Collected data:
:::::
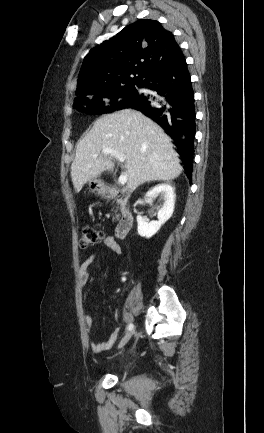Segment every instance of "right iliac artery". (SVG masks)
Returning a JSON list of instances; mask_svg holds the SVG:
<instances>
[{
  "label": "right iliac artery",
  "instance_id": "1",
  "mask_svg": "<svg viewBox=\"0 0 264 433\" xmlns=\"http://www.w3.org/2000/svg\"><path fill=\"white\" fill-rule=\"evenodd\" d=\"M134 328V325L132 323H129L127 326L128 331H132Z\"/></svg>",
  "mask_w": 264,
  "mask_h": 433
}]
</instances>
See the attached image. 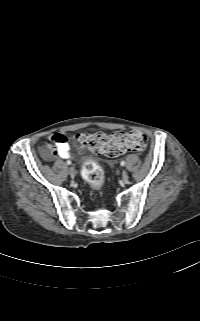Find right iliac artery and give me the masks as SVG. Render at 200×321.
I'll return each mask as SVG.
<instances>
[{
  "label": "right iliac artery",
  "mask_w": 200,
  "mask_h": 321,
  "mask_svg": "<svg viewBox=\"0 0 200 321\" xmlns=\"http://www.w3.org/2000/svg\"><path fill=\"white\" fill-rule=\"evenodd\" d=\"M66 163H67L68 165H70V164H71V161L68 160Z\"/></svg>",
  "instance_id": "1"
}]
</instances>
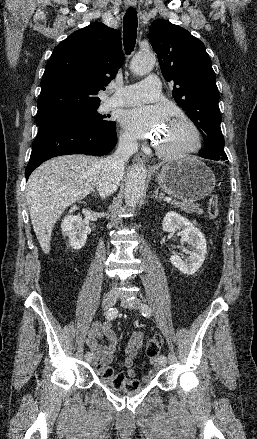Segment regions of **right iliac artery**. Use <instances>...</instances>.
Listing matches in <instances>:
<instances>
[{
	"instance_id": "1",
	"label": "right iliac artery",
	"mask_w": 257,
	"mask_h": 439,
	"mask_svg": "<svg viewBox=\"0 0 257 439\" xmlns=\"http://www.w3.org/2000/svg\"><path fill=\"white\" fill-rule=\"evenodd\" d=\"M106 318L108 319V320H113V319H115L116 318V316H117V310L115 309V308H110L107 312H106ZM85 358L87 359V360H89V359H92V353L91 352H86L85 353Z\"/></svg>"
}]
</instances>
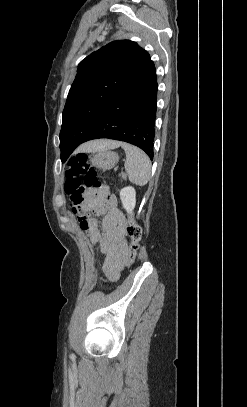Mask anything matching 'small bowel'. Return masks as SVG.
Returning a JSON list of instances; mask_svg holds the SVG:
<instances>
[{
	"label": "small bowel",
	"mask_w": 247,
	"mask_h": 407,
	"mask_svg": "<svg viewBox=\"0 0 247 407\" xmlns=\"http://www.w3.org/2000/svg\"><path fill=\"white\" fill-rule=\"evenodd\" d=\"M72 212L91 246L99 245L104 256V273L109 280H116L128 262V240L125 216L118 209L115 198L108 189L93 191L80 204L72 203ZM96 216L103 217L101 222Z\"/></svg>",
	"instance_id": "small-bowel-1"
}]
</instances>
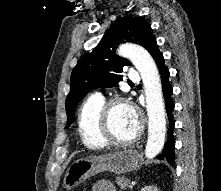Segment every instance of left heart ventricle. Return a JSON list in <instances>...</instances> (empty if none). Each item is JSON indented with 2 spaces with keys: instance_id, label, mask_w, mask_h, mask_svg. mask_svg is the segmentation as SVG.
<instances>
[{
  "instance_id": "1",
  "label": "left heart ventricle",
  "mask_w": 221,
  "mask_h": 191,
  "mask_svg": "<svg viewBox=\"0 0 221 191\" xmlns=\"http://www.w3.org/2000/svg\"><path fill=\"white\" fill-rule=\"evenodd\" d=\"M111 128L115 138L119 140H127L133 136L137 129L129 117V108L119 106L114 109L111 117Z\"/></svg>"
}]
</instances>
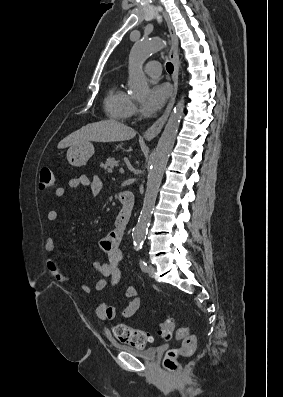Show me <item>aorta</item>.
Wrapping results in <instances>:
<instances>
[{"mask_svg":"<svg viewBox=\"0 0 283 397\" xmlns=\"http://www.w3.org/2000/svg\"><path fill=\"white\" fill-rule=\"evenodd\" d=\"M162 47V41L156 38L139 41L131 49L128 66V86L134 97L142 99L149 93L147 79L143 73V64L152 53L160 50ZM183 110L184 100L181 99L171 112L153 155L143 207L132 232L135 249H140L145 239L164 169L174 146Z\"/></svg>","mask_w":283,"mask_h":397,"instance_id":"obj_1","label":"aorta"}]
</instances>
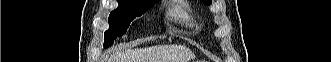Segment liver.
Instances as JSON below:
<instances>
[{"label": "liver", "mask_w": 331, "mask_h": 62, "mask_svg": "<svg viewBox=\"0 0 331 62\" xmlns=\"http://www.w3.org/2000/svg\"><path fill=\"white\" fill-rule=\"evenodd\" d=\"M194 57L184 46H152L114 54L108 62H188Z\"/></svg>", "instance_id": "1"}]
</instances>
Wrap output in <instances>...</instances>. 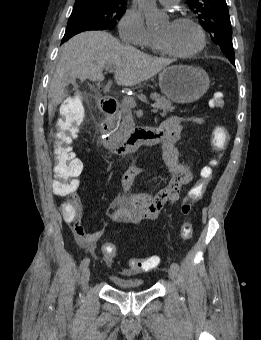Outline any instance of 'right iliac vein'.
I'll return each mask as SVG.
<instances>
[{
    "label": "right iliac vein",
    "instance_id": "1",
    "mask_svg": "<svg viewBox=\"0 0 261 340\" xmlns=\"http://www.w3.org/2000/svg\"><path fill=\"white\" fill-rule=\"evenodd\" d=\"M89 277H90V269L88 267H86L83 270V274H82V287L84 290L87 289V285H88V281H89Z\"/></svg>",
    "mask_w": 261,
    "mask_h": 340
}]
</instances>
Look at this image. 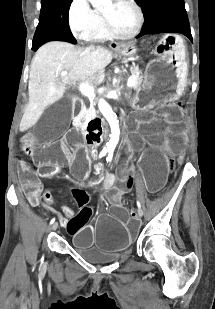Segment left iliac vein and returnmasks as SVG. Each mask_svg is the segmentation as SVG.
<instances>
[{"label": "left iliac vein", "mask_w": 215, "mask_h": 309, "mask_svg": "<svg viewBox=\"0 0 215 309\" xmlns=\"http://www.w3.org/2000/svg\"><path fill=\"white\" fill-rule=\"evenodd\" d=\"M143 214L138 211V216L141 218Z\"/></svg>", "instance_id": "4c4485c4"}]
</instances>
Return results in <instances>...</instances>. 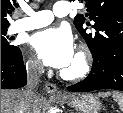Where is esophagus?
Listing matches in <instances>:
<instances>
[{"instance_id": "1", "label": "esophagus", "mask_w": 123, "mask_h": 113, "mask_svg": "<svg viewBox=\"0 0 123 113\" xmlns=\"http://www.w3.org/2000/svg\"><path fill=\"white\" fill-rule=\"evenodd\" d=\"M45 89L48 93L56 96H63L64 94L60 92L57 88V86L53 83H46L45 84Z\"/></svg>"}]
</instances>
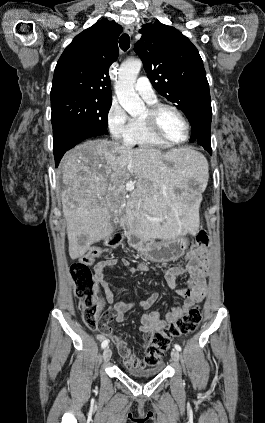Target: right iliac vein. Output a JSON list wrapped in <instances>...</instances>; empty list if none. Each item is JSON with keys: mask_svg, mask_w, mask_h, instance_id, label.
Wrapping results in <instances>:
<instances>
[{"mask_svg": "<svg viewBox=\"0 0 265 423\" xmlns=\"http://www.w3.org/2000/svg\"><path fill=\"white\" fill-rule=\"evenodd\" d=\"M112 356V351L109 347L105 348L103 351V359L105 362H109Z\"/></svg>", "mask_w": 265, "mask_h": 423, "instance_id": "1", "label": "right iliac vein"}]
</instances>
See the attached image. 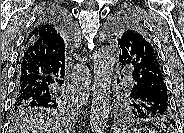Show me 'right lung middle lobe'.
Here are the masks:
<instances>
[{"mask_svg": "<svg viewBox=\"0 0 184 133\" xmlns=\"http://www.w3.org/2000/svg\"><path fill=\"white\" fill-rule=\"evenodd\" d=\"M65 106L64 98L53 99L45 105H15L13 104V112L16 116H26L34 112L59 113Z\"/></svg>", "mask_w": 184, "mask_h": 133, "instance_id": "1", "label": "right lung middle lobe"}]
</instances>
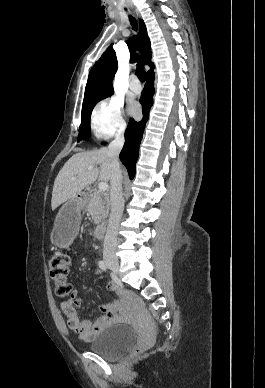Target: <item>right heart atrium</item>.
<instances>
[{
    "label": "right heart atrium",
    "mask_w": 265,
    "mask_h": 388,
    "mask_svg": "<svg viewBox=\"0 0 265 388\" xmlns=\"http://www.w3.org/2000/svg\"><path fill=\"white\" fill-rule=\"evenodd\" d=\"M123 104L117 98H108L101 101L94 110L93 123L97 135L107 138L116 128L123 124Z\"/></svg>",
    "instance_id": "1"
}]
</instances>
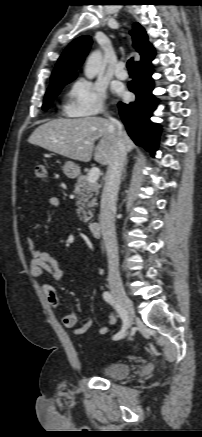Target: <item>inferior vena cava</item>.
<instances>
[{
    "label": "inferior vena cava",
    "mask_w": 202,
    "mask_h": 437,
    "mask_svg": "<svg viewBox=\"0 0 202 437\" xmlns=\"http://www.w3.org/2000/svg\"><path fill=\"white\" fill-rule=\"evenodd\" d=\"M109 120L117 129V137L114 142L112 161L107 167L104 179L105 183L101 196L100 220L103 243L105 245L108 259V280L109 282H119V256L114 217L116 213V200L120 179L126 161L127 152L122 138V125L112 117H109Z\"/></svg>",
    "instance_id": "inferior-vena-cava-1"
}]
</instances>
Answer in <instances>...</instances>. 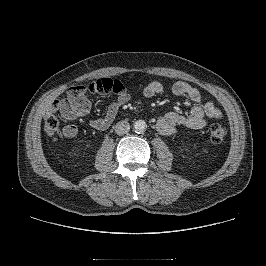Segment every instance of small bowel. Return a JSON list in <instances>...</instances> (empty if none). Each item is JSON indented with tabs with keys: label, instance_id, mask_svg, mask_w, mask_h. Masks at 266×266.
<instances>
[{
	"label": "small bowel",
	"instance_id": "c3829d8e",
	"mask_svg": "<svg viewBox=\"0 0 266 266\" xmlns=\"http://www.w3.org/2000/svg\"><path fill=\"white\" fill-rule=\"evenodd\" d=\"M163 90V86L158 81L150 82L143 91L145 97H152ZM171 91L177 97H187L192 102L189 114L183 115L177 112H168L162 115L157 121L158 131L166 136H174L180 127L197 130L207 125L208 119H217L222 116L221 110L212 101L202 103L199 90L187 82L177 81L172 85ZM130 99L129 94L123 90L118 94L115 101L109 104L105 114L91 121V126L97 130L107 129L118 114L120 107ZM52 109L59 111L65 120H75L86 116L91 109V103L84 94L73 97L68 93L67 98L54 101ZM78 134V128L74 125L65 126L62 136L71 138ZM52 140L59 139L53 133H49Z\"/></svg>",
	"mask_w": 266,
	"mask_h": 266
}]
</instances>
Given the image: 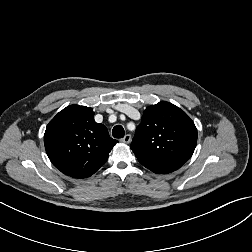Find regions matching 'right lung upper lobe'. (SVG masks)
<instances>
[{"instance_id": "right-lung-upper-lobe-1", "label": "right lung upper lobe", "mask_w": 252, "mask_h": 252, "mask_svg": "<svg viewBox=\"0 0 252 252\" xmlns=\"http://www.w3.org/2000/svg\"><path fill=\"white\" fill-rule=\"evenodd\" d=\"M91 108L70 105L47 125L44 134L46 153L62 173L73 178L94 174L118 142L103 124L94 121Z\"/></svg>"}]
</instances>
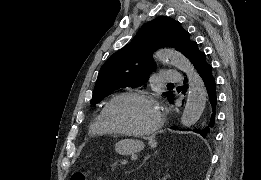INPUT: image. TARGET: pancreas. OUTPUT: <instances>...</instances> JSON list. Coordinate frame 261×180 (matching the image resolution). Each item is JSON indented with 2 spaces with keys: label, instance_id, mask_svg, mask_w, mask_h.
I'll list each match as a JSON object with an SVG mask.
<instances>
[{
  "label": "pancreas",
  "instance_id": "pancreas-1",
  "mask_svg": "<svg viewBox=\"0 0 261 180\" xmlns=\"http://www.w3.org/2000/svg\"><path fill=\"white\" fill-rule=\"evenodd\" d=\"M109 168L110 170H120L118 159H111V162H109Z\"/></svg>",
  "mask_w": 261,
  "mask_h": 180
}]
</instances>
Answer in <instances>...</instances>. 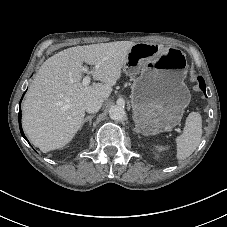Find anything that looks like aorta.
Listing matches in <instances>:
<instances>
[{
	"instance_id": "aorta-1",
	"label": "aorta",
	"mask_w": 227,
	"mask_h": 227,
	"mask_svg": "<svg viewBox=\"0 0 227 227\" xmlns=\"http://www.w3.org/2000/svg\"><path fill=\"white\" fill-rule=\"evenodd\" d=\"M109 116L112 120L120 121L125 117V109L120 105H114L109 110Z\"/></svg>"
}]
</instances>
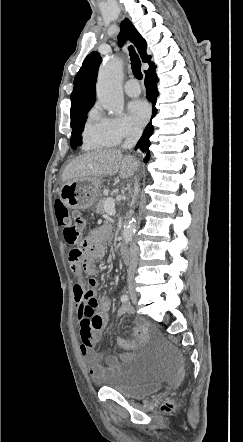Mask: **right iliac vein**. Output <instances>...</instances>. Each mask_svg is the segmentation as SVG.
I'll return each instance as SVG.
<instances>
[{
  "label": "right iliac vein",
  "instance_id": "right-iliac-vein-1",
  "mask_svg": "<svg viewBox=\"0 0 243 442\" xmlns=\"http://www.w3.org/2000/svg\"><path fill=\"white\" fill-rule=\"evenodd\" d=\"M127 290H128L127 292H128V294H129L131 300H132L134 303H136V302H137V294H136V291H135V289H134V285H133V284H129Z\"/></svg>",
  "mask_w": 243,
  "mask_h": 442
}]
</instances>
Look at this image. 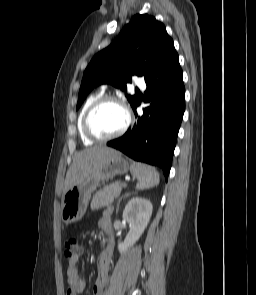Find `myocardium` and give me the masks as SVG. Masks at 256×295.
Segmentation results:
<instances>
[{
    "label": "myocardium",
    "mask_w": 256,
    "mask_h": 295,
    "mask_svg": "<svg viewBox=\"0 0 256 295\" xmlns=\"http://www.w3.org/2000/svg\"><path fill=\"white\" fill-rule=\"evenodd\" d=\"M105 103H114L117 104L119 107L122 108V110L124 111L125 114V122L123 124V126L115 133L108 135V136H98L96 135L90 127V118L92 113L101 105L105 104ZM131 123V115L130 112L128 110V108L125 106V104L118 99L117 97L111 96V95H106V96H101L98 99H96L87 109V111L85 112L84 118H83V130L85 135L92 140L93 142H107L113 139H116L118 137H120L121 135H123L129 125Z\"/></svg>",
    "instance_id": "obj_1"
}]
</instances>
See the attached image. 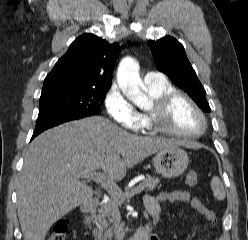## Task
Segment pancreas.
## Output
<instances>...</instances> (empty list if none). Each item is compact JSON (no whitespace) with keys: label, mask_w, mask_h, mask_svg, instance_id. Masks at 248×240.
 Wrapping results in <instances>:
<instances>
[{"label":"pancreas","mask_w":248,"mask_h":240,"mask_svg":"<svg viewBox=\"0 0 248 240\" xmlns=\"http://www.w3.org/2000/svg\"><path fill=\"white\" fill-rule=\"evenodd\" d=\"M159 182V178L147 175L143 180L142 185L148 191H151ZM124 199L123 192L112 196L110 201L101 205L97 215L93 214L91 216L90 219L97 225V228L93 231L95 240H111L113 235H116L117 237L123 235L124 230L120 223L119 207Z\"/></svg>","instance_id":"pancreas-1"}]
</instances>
:::::
Only the lines from the one with "Segment pancreas." through the end of the records above are to be copied, exactly as written.

Segment pancreas.
## Output
<instances>...</instances> (empty list if none). Each item is compact JSON (no whitespace) with keys: label, mask_w, mask_h, mask_svg, instance_id. Masks at 248×240.
 Wrapping results in <instances>:
<instances>
[{"label":"pancreas","mask_w":248,"mask_h":240,"mask_svg":"<svg viewBox=\"0 0 248 240\" xmlns=\"http://www.w3.org/2000/svg\"><path fill=\"white\" fill-rule=\"evenodd\" d=\"M159 182V178L147 175L143 180L142 185L148 191H151ZM124 199L123 192L112 196L110 201L101 205L97 215L93 214L91 216L90 219L97 225V228L93 231L95 240H111L113 235H116L117 237L123 235L124 230L120 223L119 207Z\"/></svg>","instance_id":"pancreas-1"}]
</instances>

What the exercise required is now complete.